▶ **EXERCISE DIRECTIONS**: Wherever the string "Colombia" appears in a line of the listing below, report that line.

============

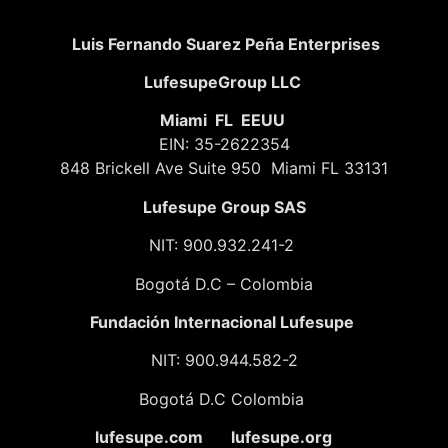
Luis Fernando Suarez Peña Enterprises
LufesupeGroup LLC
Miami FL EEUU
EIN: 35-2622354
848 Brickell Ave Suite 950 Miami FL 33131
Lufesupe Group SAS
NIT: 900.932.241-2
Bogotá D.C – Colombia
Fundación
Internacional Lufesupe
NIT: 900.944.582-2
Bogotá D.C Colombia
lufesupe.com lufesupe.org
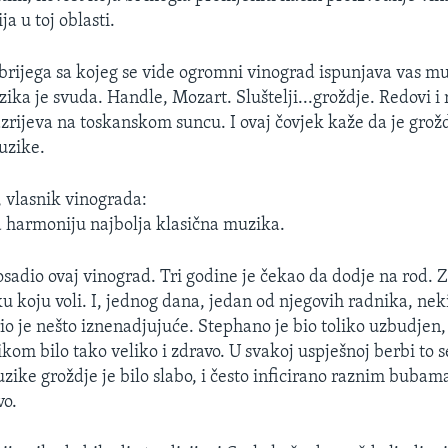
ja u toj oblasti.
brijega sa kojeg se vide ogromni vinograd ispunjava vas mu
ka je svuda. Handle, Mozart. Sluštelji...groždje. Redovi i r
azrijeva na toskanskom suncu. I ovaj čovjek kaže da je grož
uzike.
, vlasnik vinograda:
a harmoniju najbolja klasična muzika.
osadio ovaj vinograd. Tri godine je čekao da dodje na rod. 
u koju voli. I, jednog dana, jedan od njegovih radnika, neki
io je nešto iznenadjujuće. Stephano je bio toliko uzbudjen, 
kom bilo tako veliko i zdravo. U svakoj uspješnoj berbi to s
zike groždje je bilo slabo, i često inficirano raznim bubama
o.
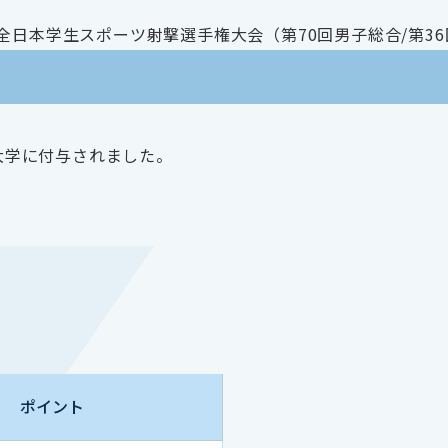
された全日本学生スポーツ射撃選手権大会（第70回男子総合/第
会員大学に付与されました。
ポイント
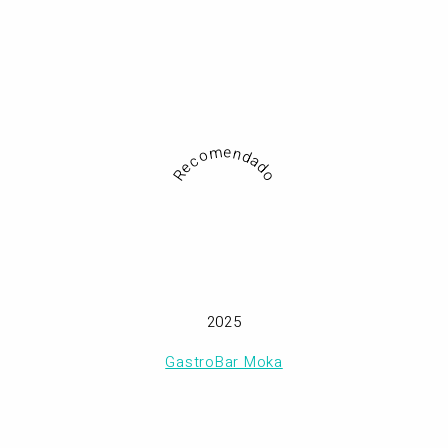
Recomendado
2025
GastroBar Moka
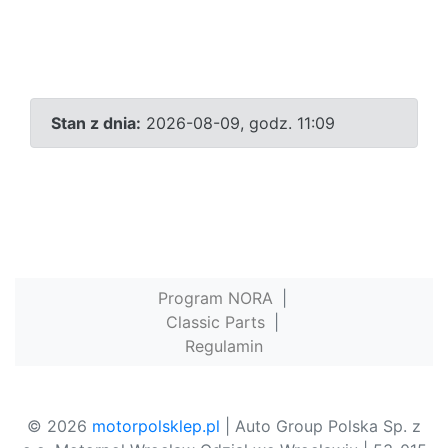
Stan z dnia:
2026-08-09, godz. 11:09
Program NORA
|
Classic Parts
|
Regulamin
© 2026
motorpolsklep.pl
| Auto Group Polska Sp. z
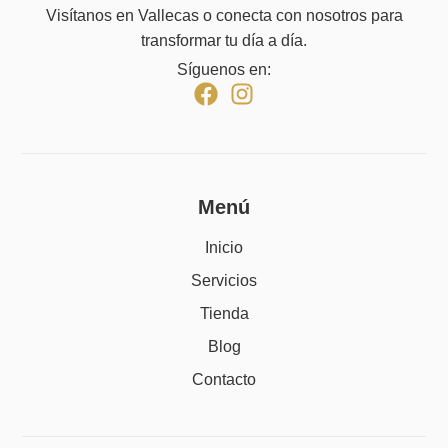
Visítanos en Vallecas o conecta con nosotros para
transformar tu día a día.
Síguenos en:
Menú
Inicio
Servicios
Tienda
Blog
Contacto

============

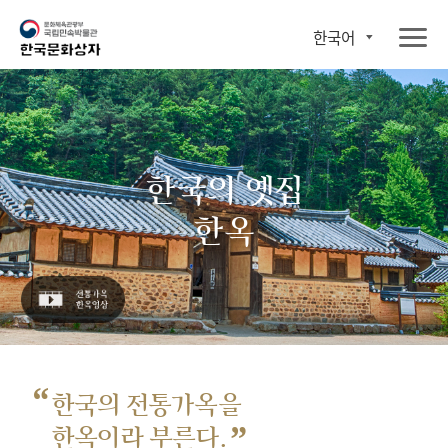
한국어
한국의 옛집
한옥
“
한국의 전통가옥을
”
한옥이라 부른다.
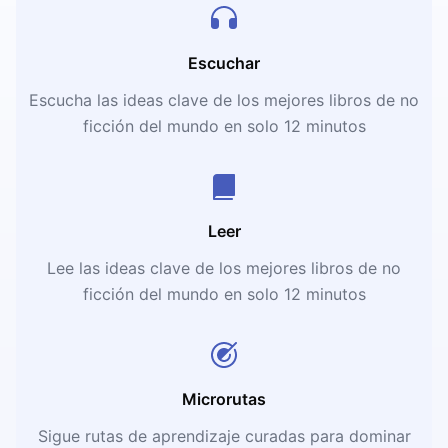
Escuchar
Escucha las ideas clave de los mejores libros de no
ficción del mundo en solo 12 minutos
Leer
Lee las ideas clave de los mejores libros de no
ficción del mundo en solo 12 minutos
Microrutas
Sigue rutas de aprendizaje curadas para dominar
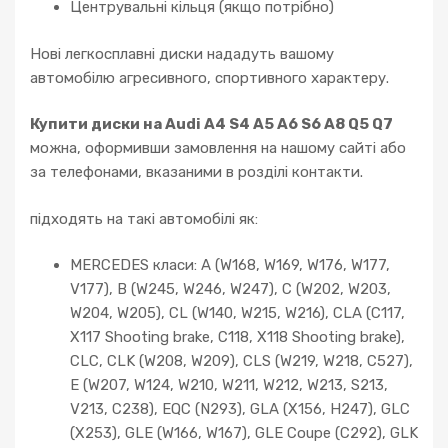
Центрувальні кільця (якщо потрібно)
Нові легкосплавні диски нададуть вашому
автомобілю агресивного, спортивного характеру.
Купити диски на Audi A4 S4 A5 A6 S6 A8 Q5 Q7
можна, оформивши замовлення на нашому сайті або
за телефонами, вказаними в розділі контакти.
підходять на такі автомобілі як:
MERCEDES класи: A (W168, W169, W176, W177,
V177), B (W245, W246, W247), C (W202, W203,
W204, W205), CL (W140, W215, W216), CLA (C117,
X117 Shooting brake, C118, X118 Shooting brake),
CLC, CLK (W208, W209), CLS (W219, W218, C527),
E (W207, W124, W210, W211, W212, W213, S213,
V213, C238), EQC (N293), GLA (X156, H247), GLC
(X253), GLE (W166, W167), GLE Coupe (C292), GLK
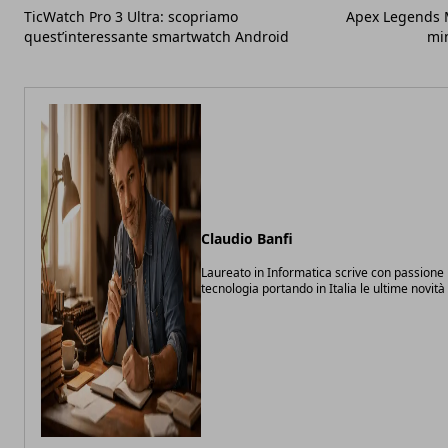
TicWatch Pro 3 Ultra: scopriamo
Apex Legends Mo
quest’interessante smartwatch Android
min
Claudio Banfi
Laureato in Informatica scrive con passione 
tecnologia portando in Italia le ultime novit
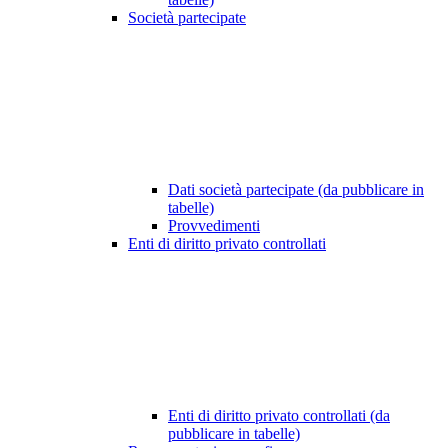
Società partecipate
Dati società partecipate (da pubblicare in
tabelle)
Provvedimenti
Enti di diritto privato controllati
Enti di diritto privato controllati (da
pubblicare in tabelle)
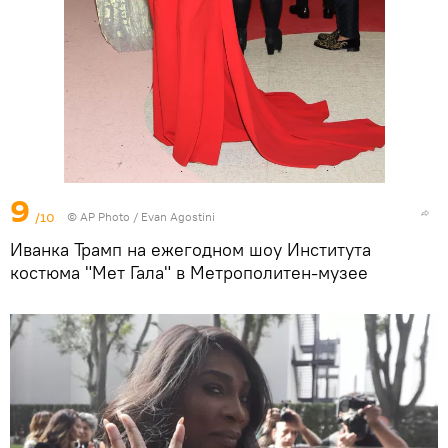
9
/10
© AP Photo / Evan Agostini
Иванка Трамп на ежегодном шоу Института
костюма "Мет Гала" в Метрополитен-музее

============

▶ **OUTPUT FOR THIS EXERCISE**:
Bogotá D.C – Colombia
Bogotá D.C Colombia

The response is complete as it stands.